Sealing an excellent audio deal for me is the way the bar running along the bottom of the screen propels sound directly towards you, making the most important soundtrack elements seem more impactful and direct. Especially as the TV lets you steer this sound directly towards your seating position, even if you’re not sat directly in front of the screen.
Panasonic Z95A review: Verdict
Despite arriving relatively late in a year that’s been stuffed with excellent TVs, the Z95A makes a spectacular mark. Tweaks to its already stellar video processing allow it to take full advantage of the improved capabilities of its MLA-bolstered OLED panel, delivering an image that combines fearsome punch and dynamics with a degree of subtlety and granular light and colour management. It’s sensationally accurate out of the box and this accuracy is arguably unmatched by any other TV released this year.

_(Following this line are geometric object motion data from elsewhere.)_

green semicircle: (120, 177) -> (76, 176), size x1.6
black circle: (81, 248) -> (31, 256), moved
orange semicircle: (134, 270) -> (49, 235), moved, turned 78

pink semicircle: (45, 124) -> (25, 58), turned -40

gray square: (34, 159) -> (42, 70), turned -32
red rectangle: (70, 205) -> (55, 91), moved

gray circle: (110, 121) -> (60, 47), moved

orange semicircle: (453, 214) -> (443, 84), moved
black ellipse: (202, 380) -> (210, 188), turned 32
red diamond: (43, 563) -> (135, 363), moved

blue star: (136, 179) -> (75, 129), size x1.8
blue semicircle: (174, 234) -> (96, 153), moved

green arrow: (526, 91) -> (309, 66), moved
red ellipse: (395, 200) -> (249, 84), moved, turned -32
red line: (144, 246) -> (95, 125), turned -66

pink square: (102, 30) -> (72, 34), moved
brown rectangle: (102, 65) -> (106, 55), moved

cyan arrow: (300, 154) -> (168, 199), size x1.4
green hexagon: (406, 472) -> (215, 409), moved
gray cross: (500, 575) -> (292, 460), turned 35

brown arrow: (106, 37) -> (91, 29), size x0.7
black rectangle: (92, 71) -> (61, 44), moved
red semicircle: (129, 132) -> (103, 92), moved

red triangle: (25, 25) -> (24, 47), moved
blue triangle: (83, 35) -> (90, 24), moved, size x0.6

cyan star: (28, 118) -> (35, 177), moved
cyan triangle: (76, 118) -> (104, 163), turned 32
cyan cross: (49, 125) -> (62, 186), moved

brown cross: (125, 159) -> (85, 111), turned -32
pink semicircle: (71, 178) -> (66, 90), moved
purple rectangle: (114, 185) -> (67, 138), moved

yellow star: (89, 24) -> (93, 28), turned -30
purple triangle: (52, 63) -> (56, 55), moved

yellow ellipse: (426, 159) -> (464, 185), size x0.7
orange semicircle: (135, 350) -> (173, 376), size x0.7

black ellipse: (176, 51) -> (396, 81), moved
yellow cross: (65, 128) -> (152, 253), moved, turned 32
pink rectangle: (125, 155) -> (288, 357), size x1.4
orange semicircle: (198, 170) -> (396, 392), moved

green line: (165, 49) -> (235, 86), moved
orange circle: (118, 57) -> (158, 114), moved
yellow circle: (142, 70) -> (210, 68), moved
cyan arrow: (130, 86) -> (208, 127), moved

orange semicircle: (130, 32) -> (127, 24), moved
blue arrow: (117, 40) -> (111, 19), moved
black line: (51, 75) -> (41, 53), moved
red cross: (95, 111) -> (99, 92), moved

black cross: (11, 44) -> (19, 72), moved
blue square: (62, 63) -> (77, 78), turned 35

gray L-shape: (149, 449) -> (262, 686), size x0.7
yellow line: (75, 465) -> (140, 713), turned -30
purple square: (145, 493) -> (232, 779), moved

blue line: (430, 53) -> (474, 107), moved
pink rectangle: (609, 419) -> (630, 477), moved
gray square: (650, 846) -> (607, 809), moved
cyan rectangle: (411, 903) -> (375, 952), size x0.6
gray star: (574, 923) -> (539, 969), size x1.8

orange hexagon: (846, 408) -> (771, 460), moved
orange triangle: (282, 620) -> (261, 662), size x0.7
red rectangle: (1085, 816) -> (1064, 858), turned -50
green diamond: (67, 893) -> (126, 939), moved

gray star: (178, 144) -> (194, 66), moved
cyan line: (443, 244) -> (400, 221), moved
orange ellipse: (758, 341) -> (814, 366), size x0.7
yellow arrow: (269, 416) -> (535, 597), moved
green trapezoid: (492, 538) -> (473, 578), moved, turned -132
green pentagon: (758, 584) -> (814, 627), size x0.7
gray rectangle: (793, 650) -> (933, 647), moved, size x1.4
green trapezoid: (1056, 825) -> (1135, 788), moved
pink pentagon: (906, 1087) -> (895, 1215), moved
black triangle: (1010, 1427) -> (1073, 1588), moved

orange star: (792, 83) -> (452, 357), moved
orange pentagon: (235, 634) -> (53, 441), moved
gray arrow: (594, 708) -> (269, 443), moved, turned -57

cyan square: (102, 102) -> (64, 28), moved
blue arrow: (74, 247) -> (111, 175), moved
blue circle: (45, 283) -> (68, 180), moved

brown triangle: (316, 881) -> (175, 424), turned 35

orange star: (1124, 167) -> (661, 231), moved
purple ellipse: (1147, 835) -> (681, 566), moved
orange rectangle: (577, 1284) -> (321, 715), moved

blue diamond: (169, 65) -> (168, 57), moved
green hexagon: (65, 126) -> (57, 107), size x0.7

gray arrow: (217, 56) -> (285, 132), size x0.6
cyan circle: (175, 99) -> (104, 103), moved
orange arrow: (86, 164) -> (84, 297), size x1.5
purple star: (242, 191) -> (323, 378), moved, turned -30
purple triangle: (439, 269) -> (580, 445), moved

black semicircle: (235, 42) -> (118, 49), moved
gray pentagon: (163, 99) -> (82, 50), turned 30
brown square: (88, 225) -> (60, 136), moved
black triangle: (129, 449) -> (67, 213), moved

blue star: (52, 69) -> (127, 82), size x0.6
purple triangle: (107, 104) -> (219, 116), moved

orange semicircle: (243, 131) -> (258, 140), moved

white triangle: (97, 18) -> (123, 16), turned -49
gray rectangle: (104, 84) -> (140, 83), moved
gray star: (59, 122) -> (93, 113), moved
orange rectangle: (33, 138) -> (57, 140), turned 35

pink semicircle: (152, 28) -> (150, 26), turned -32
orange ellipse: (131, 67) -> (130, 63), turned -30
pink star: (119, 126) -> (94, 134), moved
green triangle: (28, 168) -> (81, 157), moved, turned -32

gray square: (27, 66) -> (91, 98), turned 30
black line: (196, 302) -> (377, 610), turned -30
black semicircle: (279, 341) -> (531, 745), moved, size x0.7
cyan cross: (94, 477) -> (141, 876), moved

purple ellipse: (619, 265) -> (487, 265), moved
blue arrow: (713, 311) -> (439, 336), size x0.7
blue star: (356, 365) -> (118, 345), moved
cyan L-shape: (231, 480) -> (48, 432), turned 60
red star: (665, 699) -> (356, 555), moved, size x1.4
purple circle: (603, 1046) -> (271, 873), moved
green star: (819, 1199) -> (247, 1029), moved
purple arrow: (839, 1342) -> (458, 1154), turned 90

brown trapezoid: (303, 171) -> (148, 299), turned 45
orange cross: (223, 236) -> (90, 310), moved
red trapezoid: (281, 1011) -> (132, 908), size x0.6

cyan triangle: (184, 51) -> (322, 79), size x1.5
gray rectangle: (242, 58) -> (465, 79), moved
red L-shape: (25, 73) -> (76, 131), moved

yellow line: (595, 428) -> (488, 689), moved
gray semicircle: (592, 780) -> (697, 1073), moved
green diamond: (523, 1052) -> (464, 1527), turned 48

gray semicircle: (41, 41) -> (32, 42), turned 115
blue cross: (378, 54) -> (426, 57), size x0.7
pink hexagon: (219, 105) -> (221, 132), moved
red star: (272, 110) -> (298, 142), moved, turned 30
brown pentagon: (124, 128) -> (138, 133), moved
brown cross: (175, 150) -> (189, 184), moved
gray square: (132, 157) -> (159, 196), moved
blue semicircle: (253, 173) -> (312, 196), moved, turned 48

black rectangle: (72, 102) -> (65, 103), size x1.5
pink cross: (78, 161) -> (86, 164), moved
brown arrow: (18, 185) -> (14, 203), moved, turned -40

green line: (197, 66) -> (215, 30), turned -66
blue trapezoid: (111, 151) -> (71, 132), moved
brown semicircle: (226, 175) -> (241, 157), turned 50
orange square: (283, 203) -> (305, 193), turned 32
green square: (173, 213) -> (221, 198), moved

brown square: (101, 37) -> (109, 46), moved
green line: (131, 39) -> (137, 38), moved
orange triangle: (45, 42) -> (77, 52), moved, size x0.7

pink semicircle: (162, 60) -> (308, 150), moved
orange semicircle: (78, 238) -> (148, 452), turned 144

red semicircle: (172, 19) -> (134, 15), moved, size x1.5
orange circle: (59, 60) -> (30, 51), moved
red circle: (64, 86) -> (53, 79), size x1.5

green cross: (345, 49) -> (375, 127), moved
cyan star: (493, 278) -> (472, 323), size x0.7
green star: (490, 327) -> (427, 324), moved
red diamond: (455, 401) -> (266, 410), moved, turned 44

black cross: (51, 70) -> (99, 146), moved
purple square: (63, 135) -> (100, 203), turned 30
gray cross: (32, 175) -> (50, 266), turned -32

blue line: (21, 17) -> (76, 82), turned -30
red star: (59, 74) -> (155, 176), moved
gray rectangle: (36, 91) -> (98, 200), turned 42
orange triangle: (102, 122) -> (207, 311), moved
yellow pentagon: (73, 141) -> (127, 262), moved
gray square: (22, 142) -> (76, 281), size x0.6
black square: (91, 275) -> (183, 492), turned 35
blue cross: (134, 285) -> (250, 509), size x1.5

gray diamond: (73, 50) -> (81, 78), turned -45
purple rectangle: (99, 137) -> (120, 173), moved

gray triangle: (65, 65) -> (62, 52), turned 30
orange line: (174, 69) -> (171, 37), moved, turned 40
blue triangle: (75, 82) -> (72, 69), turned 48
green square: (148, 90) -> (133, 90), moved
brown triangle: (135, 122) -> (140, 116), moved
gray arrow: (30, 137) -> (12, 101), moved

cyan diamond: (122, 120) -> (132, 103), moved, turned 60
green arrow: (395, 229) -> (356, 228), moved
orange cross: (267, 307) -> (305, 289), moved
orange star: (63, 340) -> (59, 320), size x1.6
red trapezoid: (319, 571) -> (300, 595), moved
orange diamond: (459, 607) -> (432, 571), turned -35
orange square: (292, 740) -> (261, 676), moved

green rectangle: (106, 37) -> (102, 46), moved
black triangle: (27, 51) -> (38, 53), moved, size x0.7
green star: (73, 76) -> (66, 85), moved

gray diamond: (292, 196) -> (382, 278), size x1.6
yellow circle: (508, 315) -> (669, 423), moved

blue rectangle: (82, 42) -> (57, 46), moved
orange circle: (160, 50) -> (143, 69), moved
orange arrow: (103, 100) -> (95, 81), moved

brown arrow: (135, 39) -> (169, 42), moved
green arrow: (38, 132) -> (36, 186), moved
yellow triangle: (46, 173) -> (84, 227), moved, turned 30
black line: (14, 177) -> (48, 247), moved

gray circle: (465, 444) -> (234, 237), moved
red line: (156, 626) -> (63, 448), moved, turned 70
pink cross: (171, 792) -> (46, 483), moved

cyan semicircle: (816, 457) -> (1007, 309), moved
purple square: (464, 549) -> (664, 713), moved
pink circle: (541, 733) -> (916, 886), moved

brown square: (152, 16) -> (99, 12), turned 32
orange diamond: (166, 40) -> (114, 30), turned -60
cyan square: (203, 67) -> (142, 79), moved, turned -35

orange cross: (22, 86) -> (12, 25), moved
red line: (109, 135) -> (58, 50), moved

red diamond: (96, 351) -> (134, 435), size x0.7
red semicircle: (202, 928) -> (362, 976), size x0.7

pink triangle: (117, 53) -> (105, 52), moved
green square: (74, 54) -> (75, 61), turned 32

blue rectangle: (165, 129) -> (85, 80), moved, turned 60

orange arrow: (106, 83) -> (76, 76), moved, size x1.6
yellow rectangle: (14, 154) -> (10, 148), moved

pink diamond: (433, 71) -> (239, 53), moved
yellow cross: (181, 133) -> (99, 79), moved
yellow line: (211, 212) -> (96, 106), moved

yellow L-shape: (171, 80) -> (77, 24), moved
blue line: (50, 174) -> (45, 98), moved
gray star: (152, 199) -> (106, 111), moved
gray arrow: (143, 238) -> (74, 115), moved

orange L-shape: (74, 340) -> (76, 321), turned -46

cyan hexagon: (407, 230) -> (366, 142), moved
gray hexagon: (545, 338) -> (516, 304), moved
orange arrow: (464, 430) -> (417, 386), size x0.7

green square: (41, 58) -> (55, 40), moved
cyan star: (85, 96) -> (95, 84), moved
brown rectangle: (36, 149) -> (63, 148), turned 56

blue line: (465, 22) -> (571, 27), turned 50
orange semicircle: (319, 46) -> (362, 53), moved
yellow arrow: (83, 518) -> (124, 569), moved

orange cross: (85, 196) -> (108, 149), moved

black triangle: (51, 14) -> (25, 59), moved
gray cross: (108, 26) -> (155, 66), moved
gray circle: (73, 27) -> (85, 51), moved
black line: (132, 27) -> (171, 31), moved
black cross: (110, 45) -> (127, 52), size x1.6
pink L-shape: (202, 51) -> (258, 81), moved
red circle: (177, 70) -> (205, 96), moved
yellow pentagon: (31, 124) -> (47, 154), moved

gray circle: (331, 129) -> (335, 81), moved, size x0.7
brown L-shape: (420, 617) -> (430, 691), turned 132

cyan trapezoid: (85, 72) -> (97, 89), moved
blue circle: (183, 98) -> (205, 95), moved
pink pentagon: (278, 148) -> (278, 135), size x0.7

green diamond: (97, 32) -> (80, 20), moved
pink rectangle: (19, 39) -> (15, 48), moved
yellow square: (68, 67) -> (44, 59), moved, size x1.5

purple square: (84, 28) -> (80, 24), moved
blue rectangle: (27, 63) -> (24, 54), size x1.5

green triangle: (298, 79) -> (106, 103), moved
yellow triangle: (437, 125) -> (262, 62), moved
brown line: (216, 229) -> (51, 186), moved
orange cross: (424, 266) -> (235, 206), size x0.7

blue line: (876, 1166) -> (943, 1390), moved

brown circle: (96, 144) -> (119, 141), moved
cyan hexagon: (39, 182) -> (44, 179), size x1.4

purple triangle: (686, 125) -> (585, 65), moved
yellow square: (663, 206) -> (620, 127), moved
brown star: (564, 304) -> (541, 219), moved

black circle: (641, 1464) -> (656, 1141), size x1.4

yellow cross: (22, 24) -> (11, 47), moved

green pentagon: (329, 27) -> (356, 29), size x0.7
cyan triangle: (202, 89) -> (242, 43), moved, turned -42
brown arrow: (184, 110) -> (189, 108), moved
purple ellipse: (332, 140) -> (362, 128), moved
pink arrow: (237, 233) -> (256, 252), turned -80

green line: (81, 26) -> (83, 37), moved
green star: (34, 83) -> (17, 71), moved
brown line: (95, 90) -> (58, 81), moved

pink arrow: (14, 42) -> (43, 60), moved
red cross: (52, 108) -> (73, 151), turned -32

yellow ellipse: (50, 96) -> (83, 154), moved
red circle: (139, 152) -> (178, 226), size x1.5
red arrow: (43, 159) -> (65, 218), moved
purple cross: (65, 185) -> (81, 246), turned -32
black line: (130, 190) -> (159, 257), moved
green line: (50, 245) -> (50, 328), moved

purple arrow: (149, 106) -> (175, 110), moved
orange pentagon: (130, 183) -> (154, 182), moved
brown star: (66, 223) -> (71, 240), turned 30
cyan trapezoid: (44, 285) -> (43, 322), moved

Some serious AV fans may still quibble about having to pay for a built-in multi-channel sound system when they potentially already own a high-quality external sound system. However, the Z95A improves on Panasonic’s 360 Surround Sound concept so much that for me it would now actually feel weird if a TV with such outstanding pictures didn’t also feature such a premium sound system.
A more serious limitation for home cinema enthusiasts is the fact that Z95A tops out at 65in. But that is what it is. If 65in is big enough for you and you can afford the price of entry, the Z95A delivers a combination of accuracy and jaw-dropping spectacle that has to be seen to be believed.